Exercise description:
Could you reproduce, from the records below, everything from the line with "Image resolution: width=576, height=2576." down to the line with "man-pages-ru", keeping both of those lines and changing nothing?

Records for this exercise:
= Beginning of Section =
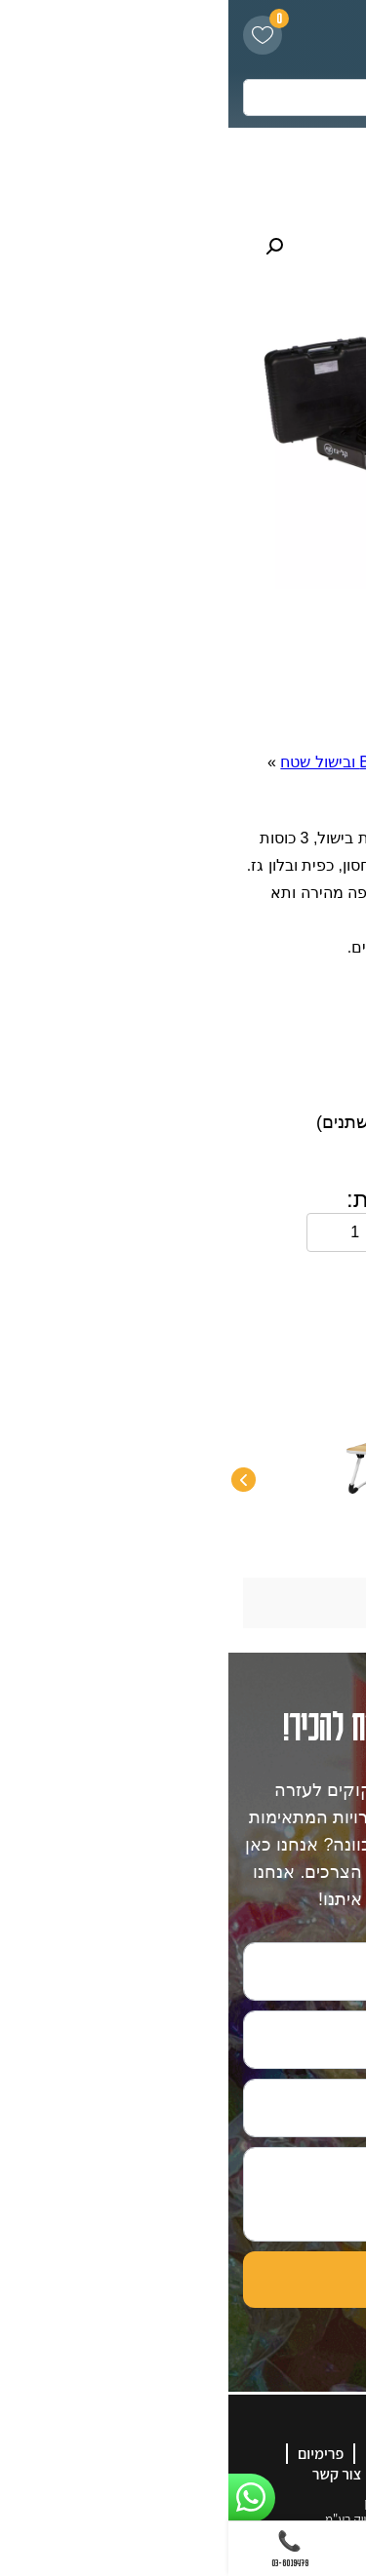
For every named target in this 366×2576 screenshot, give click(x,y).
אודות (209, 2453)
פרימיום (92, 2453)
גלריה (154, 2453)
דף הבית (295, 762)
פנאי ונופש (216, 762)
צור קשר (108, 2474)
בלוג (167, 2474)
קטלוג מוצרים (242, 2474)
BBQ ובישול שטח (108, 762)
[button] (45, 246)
= End of Section =
= Beginning of Section =
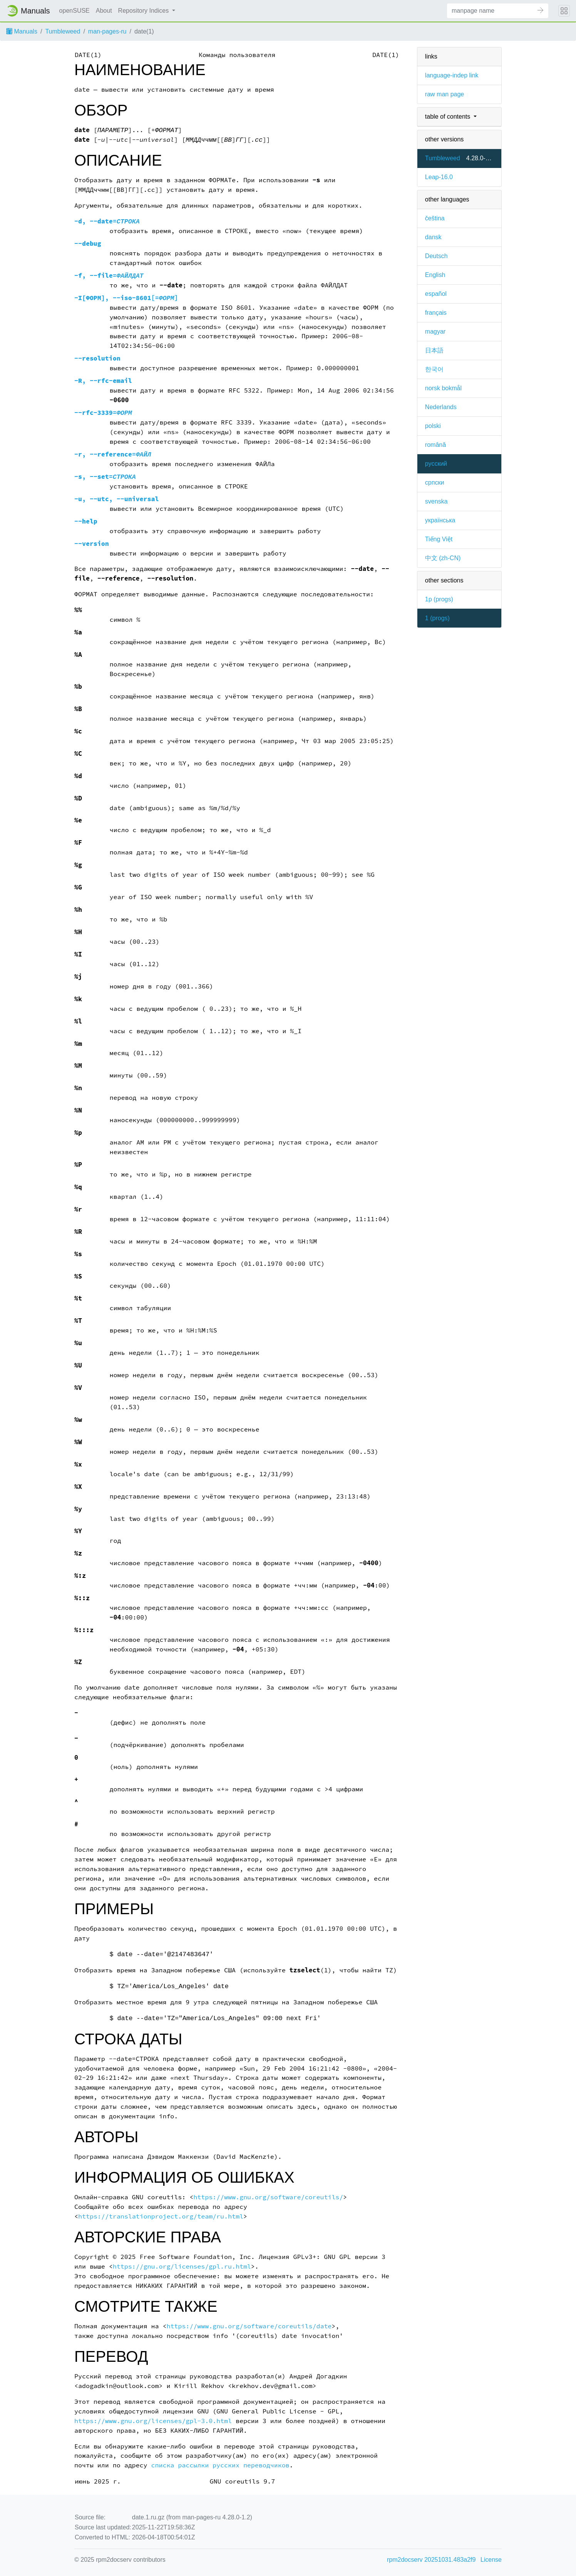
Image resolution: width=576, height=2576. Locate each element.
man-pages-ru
= End of Section =
Result for this task:
Image resolution: width=576, height=2576. Locate each element.
man-pages-ru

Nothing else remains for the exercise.